Start of Block

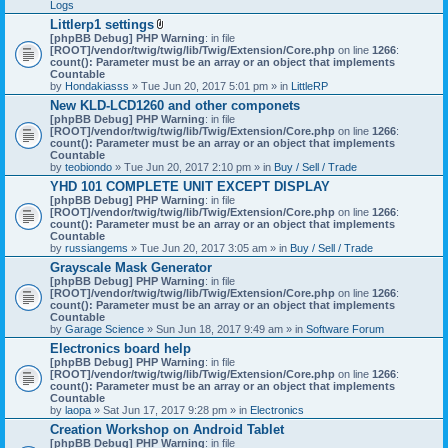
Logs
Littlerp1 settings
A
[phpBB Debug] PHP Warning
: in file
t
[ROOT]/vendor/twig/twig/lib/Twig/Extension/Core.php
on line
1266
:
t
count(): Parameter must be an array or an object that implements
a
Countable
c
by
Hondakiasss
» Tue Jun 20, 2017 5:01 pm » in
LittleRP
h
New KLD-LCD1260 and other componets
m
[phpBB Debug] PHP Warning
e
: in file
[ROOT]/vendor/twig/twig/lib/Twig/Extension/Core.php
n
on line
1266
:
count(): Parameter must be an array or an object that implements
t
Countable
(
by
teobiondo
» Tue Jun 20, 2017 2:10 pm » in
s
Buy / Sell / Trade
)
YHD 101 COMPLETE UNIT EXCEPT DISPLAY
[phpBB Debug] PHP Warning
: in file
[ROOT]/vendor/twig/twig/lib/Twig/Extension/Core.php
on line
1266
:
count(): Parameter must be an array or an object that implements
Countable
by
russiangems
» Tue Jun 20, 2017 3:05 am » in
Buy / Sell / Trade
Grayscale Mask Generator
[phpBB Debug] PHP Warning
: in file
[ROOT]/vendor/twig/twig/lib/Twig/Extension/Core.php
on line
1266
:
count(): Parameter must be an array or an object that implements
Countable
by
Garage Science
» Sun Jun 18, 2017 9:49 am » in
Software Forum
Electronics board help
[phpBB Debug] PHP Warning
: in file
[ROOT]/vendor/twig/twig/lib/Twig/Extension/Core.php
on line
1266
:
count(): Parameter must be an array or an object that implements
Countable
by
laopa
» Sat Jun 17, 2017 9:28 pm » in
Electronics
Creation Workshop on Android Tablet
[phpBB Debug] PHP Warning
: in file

End of Block
Start of Block

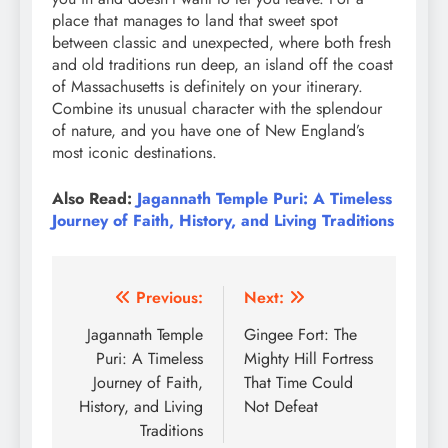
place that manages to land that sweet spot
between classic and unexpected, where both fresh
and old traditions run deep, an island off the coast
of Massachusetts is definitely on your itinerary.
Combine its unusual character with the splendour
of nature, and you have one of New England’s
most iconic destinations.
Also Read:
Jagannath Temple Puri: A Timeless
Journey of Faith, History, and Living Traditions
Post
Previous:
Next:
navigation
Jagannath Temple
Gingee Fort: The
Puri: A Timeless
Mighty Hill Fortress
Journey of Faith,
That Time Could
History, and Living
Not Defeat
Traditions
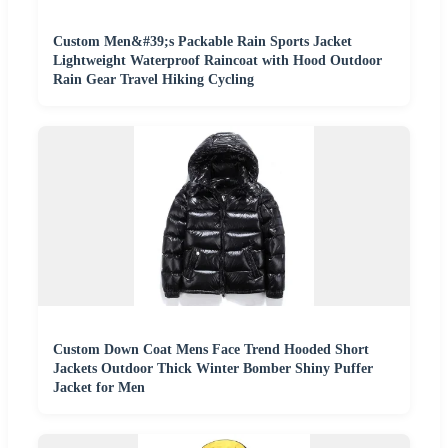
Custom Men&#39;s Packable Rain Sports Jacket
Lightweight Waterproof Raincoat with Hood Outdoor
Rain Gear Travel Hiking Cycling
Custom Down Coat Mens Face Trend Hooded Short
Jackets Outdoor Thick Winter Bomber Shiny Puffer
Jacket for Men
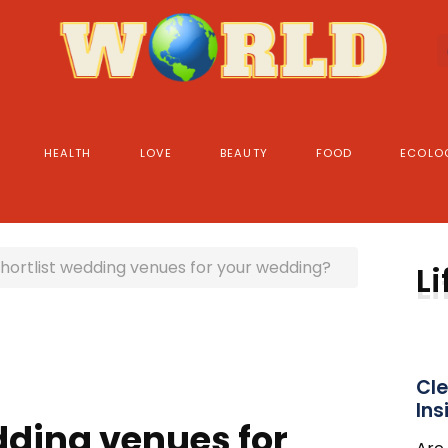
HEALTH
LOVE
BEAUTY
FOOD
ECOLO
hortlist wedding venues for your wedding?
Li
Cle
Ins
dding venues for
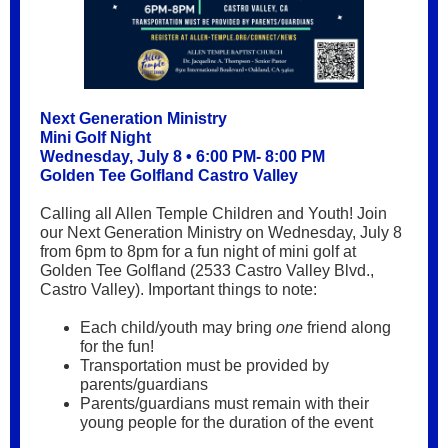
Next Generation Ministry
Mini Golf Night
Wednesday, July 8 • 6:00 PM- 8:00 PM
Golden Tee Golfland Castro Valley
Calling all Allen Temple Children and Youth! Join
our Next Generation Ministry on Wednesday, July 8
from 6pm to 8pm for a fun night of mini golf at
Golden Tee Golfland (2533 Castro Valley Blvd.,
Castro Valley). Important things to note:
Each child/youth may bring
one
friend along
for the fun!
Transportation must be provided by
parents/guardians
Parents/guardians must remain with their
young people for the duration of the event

End of Block

Goal of the exercise | Within the entries above, work out how many lines contain the word "Golfland". The number alone is the answer.

Result | 2